College students on the brink of graduation have many decisions to make about the future. As they step out into the wide world, one conundrum they might face is which job offer to accept: the one with the higher paycheck, or the one that more closely aligns with their goals?

As the president of EBR Energy LP in Sugar Land, Texas, Mark Ely ’83 what employers are looking for in new hires. He had some advice for Mays students from the other side of the desk, as well as from his past experiences being in their shoes.

EBR Energy LP president Mark Ely '83 writes down characteristics of an ideal employee during a brainstorming session with Mays management students.
EBR Energy LP president Mark Ely ’83 writes down characteristics of an ideal employee during a brainstorming session with Mays management students. (view more photos)

Ely spoke about the importance of having a plan, a flexible plan.
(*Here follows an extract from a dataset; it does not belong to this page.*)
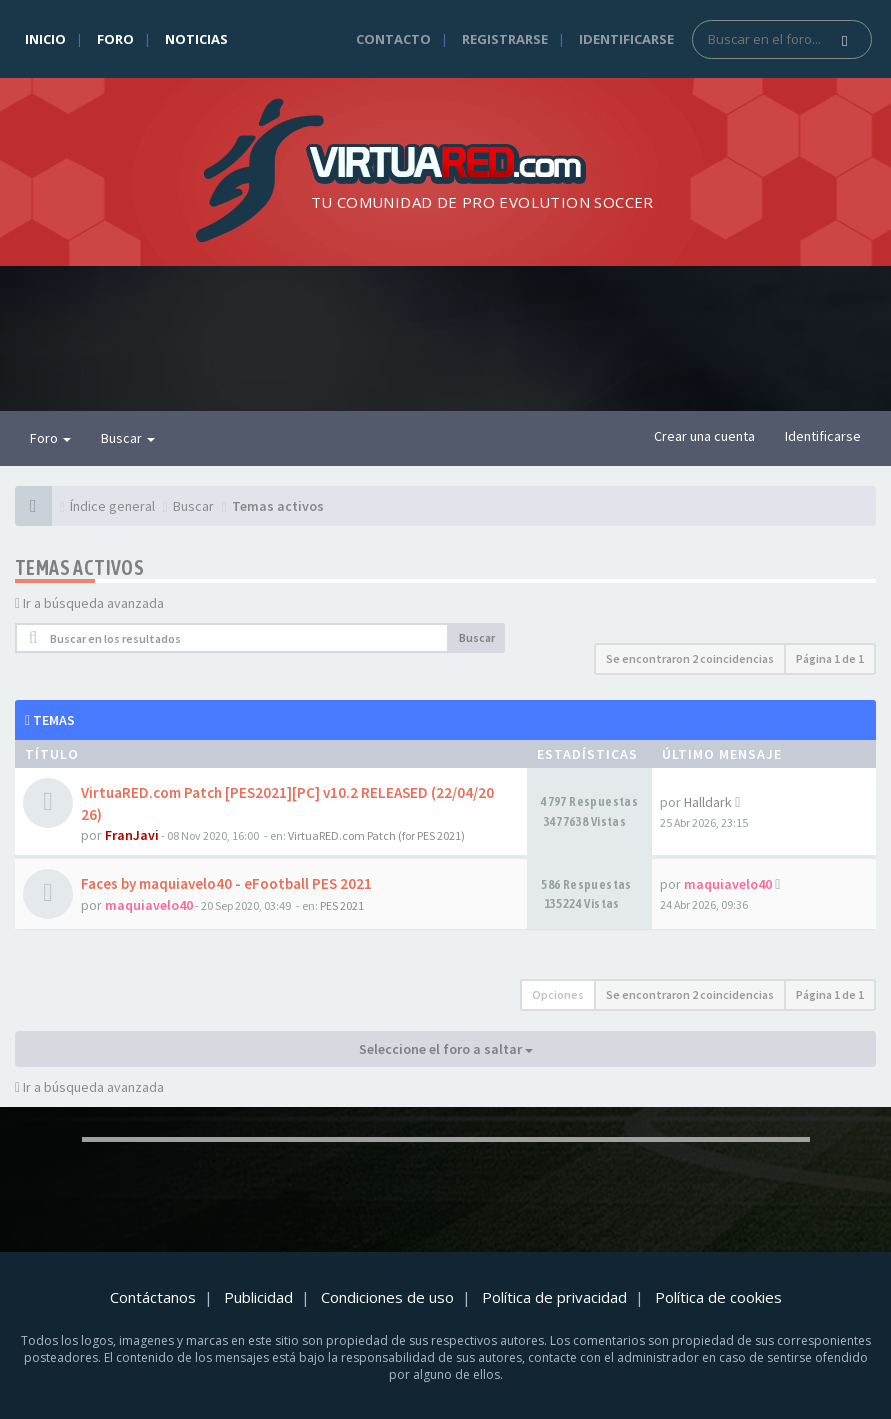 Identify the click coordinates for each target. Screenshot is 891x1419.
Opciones (558, 994)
He admitted when he left college, he didn’t know what he wanted to do. “It’s a good idea to make a list of things you want to accomplish, and then keep that list in mind when you go out looking for a job.” He went on to note that one of the biggest mistakes a young professional can make is choosing a job purely on the basis of income. Yes, Ely conceded, it’s nice to be able to live the lifestyle you want, but the most important thing is that you’re happy doing what you do. “Is this company going to help accomplish my goals? Do we have the same goals? Those are the questions you need to be asking,” Ely said as he compared job-hunting to relationships. In the same way people surround themselves with friends who have similar goals, they should also look for a company with goals that match.

Students asked Ely, how do you impress potential employers? Ely considered the question, then repackaged it and turned it back over to the students: “What do you think is going to be expected of you from your future employer?” As students spouted off characteristics of the ideal employee, Ely grabbed a marker and began making a list on the whiteboard. He talked about the merits of each of their answers, and then condensed the sizable list down to two main characteristics: communication and problem-solving skills.

Communicating effectively is one of the most important qualities EBR Energy looks for. “You can have a brilliant idea, but if you can’t communicate it effectively, then it won’t do anybody any good.”

When it comes to problem solving, Ely knows whereof he speaks: his business requires creative thinking daily to thrive in an ever-changing market. “The lifecycle for one of our projects is approximately five years,” Ely said as he talked about the significant investment that goes into problem solving and innovation. In all facets of business, an employer is going to want the most effective answer to a problem, not merely a right answer.

Though there are many concerns for young people in the workplace, the most important thing of all, Ely told students, is to remember that, “you are a unique individual with unique characteristics. Don’t let [corporations] change you.”